Dire ce que Boualem Bessaih a laissé comme héritage, comme valeurs humaines, intellectuelles et professionnelles, nous ses disciples, montre qu'il fut et demeurera l'un des porte-flambeaux de cette catégorie d'hommes qui n'ont d'autre ambition que celle de «retracer le parcours des épopées successives de notre peuple et de saluer avec admiration les personnages qui en ont été les artisans et les meneurs». «Par ces qualités, il demeurera un exemple pour les générations et un modèle à suivre dans la fidélité au serment», a soutenu le Président Bouteflika.
S'il conservait une renommée d'homme de plume, entretenue d'abord par la qualité de son «œuvre», parce que ce natif d'El Bayadh se gardait de confondre ouvertement la culture et le monde de la gouvernance.

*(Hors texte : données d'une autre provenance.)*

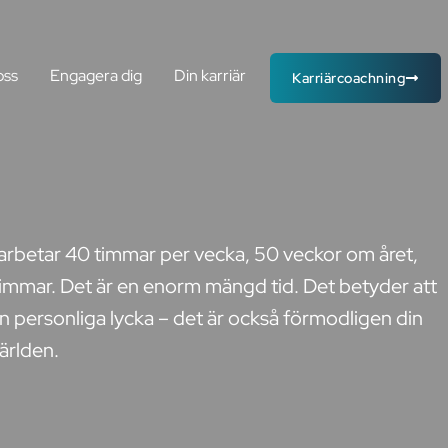
oss
Engagera dig
Din karriär
Karriärcoachning
r arbetar 40 timmar per vecka, 50 veckor om året,
tstimmar. Det är en enorm mängd tid. Det betyder att
din personliga lycka – det är också förmodligen din
världen.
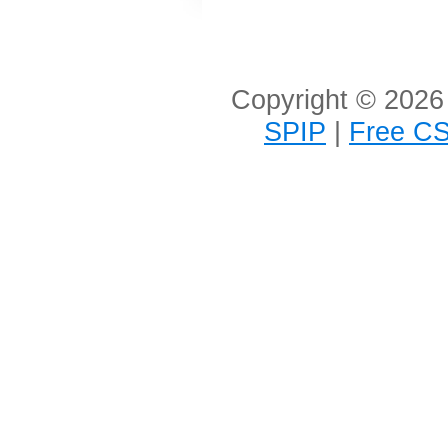
Copyright © 2026 
SPIP
|
Free CS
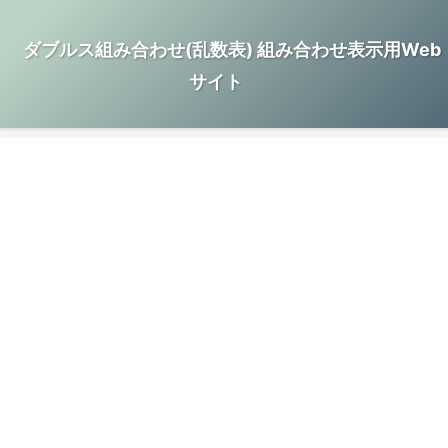
ダブルス組み合わせ(乱数表) 組み合わせ表示用Web
サイト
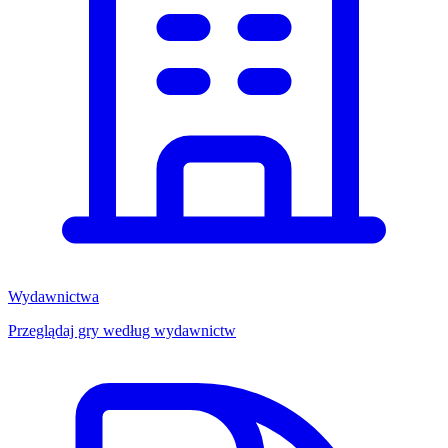
Wydawnictwa
Przeglądaj gry według wydawnictw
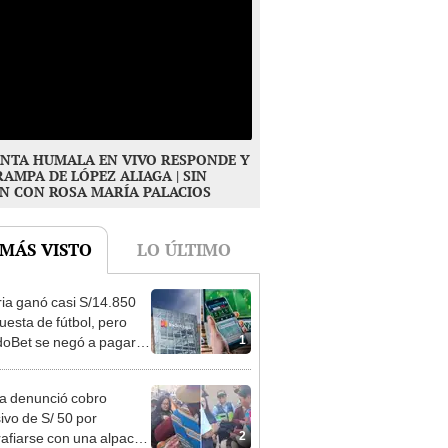
NTA HUMALA EN VIVO RESPONDE Y
RAMPA DE LÓPEZ ALIAGA | SIN
N CON ROSA MARÍA PALACIOS
 MÁS VISTO
LO ÚLTIMO
ia ganó casi S/14.850
uesta de fútbol, pero
1
oBet se negó a pagar:
opi multó a la empresa
ás de S/ 19.000
ta denunció cobro
ivo de S/ 50 por
2
rafiarse con una alpaca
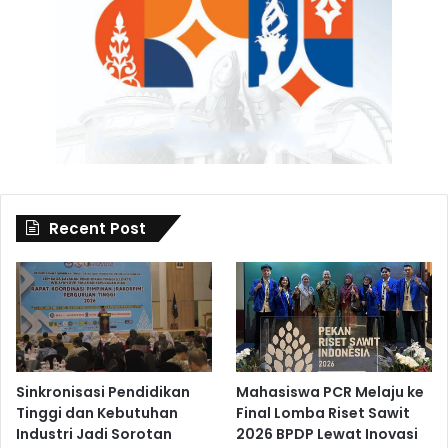
Recent Post
Sinkronisasi Pendidikan
Mahasiswa PCR Melaju ke
Tinggi dan Kebutuhan
Final Lomba Riset Sawit
Industri Jadi Sorotan
2026 BPDP Lewat Inovasi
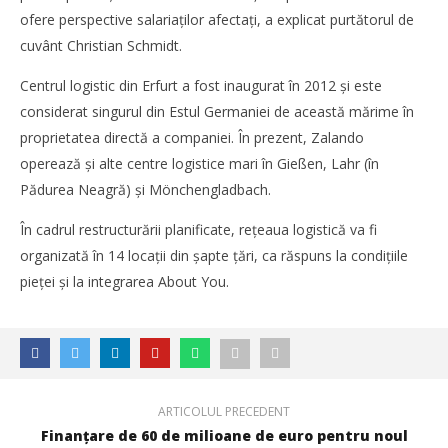
Cristina
ofere perspective salariaților afectați, a explicat purtătorul de
Ghimpu
cuvânt Christian Schmidt.
Centrul logistic din Erfurt a fost inaugurat în 2012 și este
considerat singurul din Estul Germaniei de această mărime în
proprietatea directă a companiei. În prezent, Zalando
operează și alte centre logistice mari în Gießen, Lahr (în
Pădurea Neagră) și Mönchengladbach.
În cadrul restructurării planificate, rețeaua logistică va fi
organizată în 14 locații din șapte țări, ca răspuns la condițiile
pieței și la integrarea About You.
Noua conexiune ferry Batumi–Constanța susține
dezvoltarea transportului de marfă în regiunea Mării
Negre
Cristina
Ghimpu
ARTICOLUL PRECEDENT
Finanţare de 60 de milioane de euro pentru noul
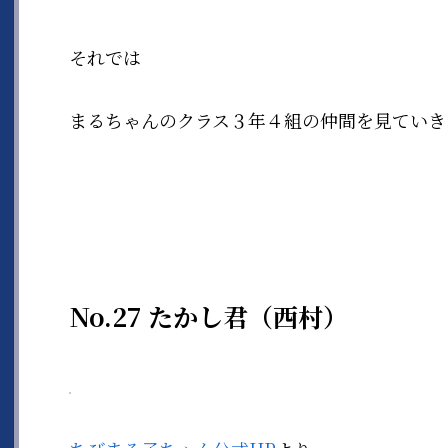
それでは
まるちゃんのクラス３年４組の仲間を見ていき
No.27 たかし君（西村）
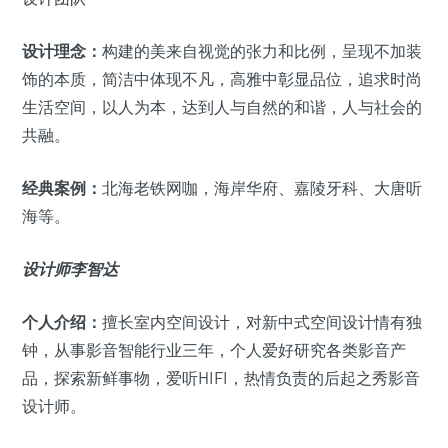
设计理念：
构建的美来自视觉的张力和比例，呈现不加装
饰的本质，简洁中体现不凡，高雅中彰显品位，追求时尚
生活空间，以人为本，达到人与自然的和谐，人与社会的
共融。
经典案例：
北海老铁网咖，海岸华府、嘉陵牙科、大唐听
海等。
设计师李智达
个人介绍：
擅长室内空间设计，对新中式空间设计情有独
钟，从事影音智能行业三年，个人爱好研究各类影音产
品，探索新鲜事物，爱听HIFI，热情负责的后起之秀影音
设计师。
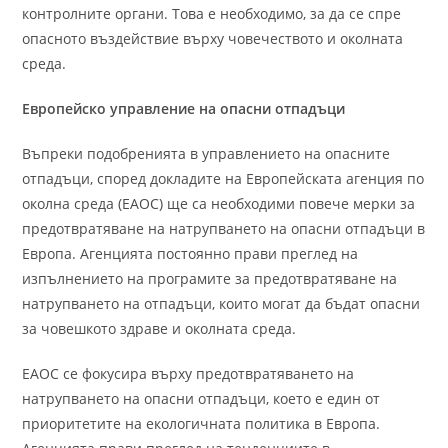
контролните органи. Това е необходимо, за да се спре
опасното въздействие върху човечеството и околната
среда.
Европейско управление на опасни отпадъци
Въпреки подобренията в управлението на опасните
отпадъци, според докладите на Европейската агенция по
околна среда (ЕАОС) ще са необходими повече мерки за
предотвратяване на натрупването на опасни отпадъци в
Европа. Агенцията постоянно прави преглед на
изпълнението на програмите за предотвратяване на
натрупването на отпадъци, които могат да бъдат опасни
за човешкото здраве и околната среда.
ЕАОС се фокусира върху предотвратяването на
натрупването на опасни отпадъци, което е един от
приоритетите на екологичната политика в Европа.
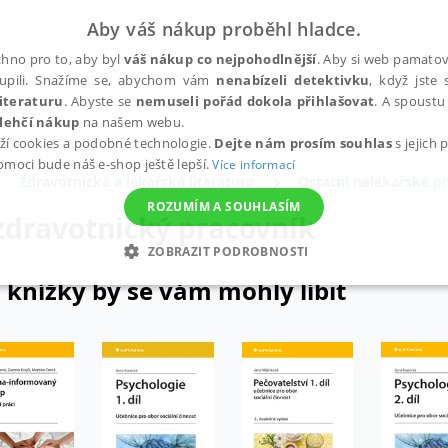
Aby váš nákup proběhl hladce.
hno pro to, aby byl
váš nákup co nejpohodlnější
. Aby si web pamatova
upili. Snažíme se, abychom vám
nenabízeli detektivku
, když jste 
iteraturu
. Abyste se
nemuseli pořád dokola přihlašovat
. A spoustu 
lehčí nákup
na našem webu.
ží cookies a podobné technologie.
Dejte nám prosím souhlas
s jejich
pomoci bude náš e-shop ještě lepší.
Více informací
Zdravotnická a lékařská literatura
Ostatní nelékařské p
ROZUMÍM A SOUHLASÍM
zdravotnický pracovník
ZOBRAZIT PODROBNOSTI
 knížky by se vám mohly líbit
ANALYTICKÉ
MARKETINGOVÉ
FUNKČNÍ
NEZ
Nezbytné
Analytické
Marketingové
Funkční
Nezařazené soubory
h stránek, jako je přihlášení uživatele a správa účtu. Webové stránky nelze bez nez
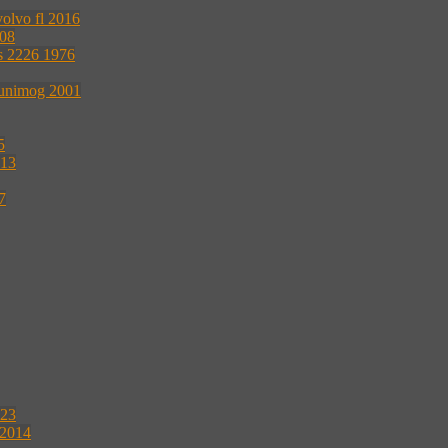
volvo fl 2016
008
s 2226 1976
 unimog 2001
5
013
7
023
 2014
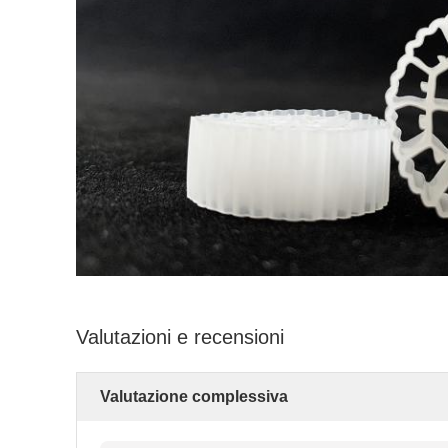
Valutazioni e recensioni
Valutazione complessiva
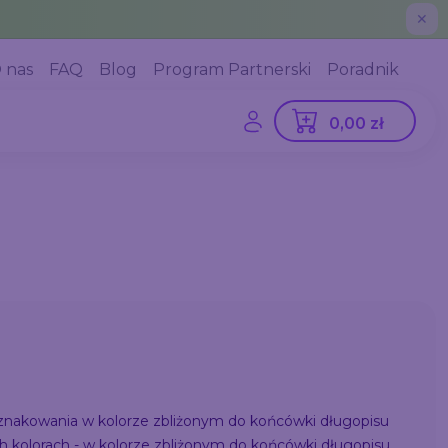
✕
 nas
FAQ
Blog
Program Partnerski
Poradnik
0,00 zł
 znakowania w kolorze zbliżonym do końcówki długopisu
 kolorach - w kolorze zbliżonym do końcówki długopisu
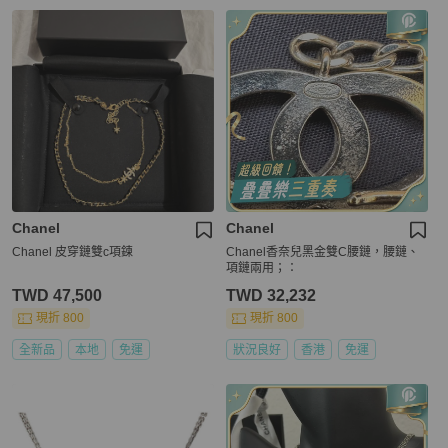
Chanel
Chanel
Chanel 皮穿鏈雙c項鍊
Chanel香奈兒黑金雙C腰鏈，腰鏈、
項鏈兩用；：
TWD 47,500
TWD 32,232
現折 800
現折 800
全新品
本地
免運
狀況良好
香港
免運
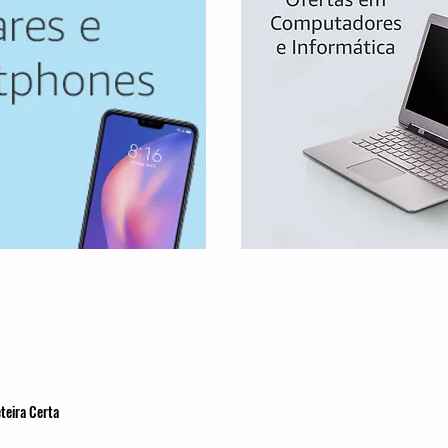
teira Certa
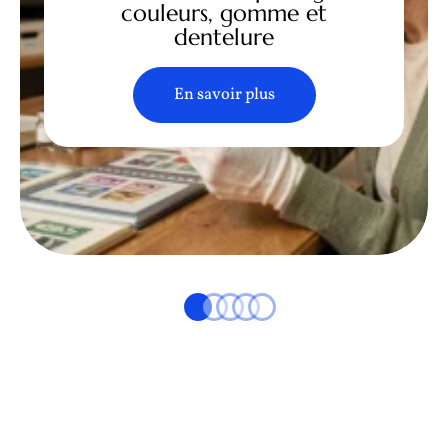
couleurs, gomme et
dentelure
En savoir plus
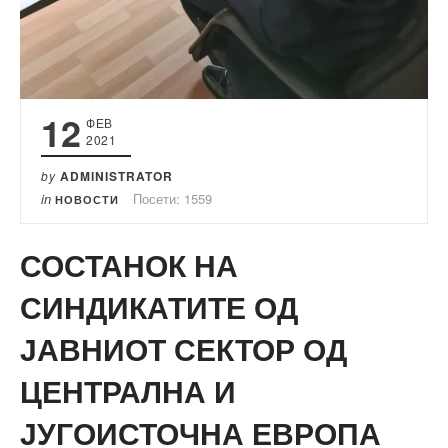
12
ФЕВ
2021
by
ADMINISTRATOR
in
Посети: 1559
НОВОСТИ
СОСТАНОК НА
СИНДИКАТИТЕ ОД
ЈАВНИОТ СЕКТОР ОД
ЦЕНТРАЛНА И
ЈУГОИСТОЧНА ЕВРОПА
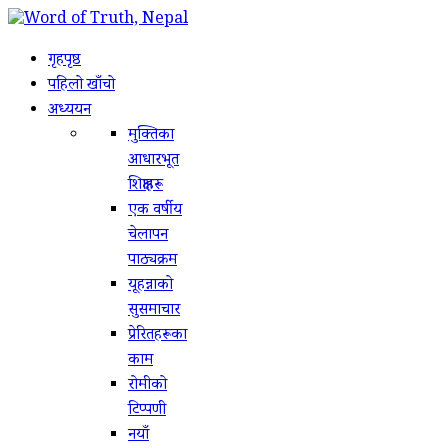
गृहपृष्ठ
पहिलो खाँचो
अध्ययन
मुक्तिका
आधारभूत
शिक्षाहरू
एक वर्षीय
चेलापन
पाठ्यक्रम
यूहन्नाको
सुसमाचार
प्रेरितहरूका
काम
रोमीको
टिप्पणी
नयाँ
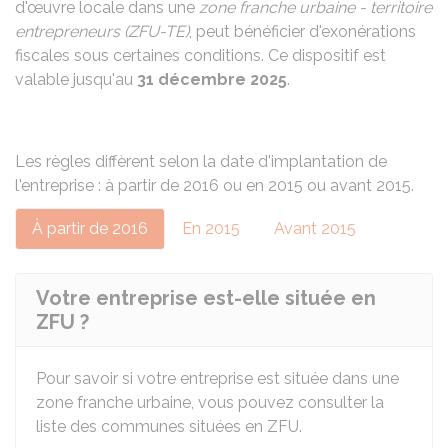
d'œuvre locale dans une
zone franche urbaine - territoire
entrepreneurs (ZFU-TE)
, peut bénéficier d'exonérations
fiscales sous certaines conditions. Ce dispositif est
valable jusqu'au
31 décembre 2025
.
Les règles diffèrent selon la date d'implantation de
l'entreprise : à partir de 2016 ou en 2015 ou avant 2015.
À partir de 2016
En 2015
Avant 2015
Votre entreprise est-elle située en
ZFU ?
Pour savoir si votre entreprise est située dans une
zone franche urbaine, vous pouvez consulter la
liste des communes situées en ZFU.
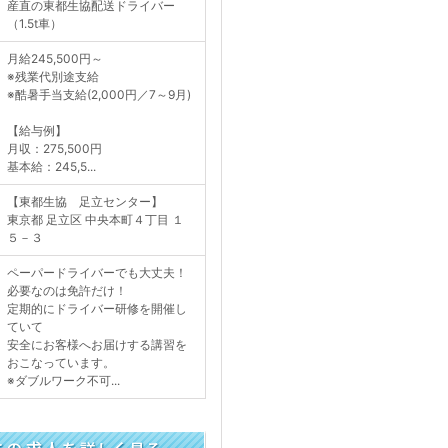
産直の東都生協配送ドライバー
（1.5t車）
月給245,500円～
※残業代別途支給
※酷暑手当支給(2,000円／7～9月)
【給与例】
月収：275,500円
基本給：245,5...
【東都生協 足立センター】
東京都 足立区 中央本町４丁目 １
５－３
ペーパードライバーでも大丈夫！
必要なのは免許だけ！
定期的にドライバー研修を開催し
ていて
安全にお客様へお届けする講習を
おこなっています。
※ダブルワーク不可...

Au vu de ses talents multiples (notamment son doctorat es lettres et sciences humaines), ses actions ne pouvaient qu'être diverses et dans lesquelles il se distingua remarquablement, à tel point qu'à lire son dernier livre, l'on serait tenté de lui attribuer la «perfection».
Diplomate hors pair, le Docteur Boualem Bessaih avait bien raison en disant: «Si Bouamama était une personnalité légendaire, il n'en était pas moins un résistant farouche et un combattant héroïque, habillé de son burnous tel un cavalier du Sahara, ce Sahara qu'il aimait tant, qu'il a défendu jusqu'au dernier souffle de sa vie et qui a longtemps été pour lui une source de méditation et de contemplation, entre la prière et le combat, le silence du Sud et le tonnerre des canons.»